Dubbed ‘the lost golden city’ by Egyptologist, Dr Zahi Hawass, the site was unearthed near Luxor, home of the Valley of the Kings, which lies 300 miles south of Cairo, the capital of Egypt. The city was known as the Rise of Aten, the archaeology team said.
As reported by the Guardian, the team said in a statement: “The Egyptian mission under Dr Zahi Hawass found the city that was lost under the sands.
“The city is 3,000 years old, dates to the reign of Amenhotep III, and continued to be used by Tutankhamun and Ay.”
The archaeologists also said that Betsy Bryan, Professor of Egyptian art and archaeology at Johns Hopkins University, hailed the find as the “second most important archeological discovery since the tomb of Tutankhamun.”
The team said that the city has been “untouched for thousands of years, left by the ancient residents as if it were yesterday.”
The team began excavations last year in September, beginning between the temples of Ramses III and Amenhotep III. Hawass said that many “foreign missions” have searched for this ancient city before, but had been unsuccessful.
After seven months of excavations and searching, the team unearthed the city and have so far found several neighbourhoods, with 10 feet high walls that are still intact. They even found a bakery that has ovens and storage pottery.
“Within weeks, to the team’s great surprise, formations of mud bricks began to appear in all directions,” the team’s statement read of the unearthing.
What they unearthed was the site of a large city in a good condition of preservation, with almost complete walls, and with rooms filled with tools of daily life.
Other valuable ancient items have been discovered in the city, too, including jewelry, pottery, scarab beetle amulets, and mud bricks with the seals of Amenhotep III.
Known as Amenhotep the Magnificent, he was the ninth Pharoah of the 18th dynasty, and his reign was known as a time of splendor, style, and riches wherein Egypt reached new levels of artistry and international power.

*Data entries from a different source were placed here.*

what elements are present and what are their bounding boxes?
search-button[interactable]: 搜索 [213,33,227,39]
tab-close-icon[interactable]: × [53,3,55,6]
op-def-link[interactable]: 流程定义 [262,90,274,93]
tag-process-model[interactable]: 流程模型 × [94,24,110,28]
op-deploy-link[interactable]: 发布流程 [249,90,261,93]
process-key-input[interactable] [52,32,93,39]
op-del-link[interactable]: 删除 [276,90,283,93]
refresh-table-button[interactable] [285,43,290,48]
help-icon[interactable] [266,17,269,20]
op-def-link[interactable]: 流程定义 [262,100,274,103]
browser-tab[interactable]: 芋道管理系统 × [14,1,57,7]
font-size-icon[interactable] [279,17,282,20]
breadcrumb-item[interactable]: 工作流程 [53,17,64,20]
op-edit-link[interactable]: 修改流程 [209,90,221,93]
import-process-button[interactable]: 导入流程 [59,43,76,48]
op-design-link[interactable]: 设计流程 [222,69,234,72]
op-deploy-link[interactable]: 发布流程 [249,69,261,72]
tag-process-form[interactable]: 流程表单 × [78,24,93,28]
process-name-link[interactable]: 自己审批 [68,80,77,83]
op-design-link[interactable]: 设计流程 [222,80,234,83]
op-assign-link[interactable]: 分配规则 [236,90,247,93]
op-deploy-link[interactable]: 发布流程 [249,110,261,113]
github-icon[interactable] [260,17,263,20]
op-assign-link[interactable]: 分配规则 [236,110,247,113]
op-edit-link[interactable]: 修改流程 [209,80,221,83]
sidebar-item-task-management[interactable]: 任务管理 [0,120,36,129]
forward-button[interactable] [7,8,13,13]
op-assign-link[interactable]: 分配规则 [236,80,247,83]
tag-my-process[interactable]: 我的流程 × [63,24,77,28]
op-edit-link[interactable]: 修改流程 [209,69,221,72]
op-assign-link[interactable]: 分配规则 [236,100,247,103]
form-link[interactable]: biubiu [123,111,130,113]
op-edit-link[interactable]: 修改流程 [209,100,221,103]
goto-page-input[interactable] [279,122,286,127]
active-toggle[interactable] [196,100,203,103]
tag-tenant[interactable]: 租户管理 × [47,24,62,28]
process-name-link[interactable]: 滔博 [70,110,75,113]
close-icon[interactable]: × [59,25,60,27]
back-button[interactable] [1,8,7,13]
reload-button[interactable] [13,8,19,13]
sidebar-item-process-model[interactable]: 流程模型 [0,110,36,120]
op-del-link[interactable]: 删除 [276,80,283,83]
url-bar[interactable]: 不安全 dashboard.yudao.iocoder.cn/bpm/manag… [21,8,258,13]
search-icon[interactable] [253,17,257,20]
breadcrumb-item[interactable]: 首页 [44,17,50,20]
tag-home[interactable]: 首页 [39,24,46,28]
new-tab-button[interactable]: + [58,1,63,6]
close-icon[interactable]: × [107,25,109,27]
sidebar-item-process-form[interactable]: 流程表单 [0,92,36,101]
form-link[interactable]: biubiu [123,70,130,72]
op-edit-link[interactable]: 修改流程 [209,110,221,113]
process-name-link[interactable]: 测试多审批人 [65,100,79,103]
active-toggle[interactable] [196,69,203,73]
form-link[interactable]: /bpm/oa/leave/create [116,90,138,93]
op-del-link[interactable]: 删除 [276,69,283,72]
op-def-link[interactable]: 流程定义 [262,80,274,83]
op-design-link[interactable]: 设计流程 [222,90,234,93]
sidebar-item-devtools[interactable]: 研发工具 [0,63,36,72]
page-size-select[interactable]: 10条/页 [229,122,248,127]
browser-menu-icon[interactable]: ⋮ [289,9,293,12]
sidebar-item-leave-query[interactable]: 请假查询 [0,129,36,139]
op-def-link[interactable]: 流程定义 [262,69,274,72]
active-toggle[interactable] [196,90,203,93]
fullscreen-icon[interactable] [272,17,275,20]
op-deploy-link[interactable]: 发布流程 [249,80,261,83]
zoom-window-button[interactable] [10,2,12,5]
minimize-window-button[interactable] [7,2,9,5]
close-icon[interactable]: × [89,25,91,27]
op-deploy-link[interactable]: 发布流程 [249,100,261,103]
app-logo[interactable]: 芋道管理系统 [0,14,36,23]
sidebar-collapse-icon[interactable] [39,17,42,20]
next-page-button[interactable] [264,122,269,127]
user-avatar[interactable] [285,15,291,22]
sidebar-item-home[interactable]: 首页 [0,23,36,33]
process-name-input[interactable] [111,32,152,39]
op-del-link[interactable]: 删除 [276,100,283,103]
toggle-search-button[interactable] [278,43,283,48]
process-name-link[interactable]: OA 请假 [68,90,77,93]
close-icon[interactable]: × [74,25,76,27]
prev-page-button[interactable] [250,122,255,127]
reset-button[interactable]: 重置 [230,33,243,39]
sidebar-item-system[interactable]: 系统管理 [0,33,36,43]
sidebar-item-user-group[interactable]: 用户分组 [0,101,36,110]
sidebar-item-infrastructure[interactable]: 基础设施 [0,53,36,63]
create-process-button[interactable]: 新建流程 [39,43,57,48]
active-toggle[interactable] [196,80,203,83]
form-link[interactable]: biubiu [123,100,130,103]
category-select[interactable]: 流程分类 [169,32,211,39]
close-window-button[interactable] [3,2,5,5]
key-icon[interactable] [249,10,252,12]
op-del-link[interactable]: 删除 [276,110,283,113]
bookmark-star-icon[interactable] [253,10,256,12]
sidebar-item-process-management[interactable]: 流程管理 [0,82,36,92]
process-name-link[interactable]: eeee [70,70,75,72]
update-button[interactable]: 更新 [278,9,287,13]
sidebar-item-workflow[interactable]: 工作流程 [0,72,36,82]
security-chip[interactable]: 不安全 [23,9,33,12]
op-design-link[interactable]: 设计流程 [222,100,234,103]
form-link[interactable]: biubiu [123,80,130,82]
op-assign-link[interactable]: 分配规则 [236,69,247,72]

This could just be the surface of further finds, according to the team, who also discovered a collection of tombs via “stairs carved into the rock.”
“The mission expects to uncover untouched tombs filled with treasures,” the team’s statement read.
Meanwhile, Bryan hopes that the city will “give us a rare glimpse into the life of the Ancient Egyptians at the time where the empire was at his wealthiest.”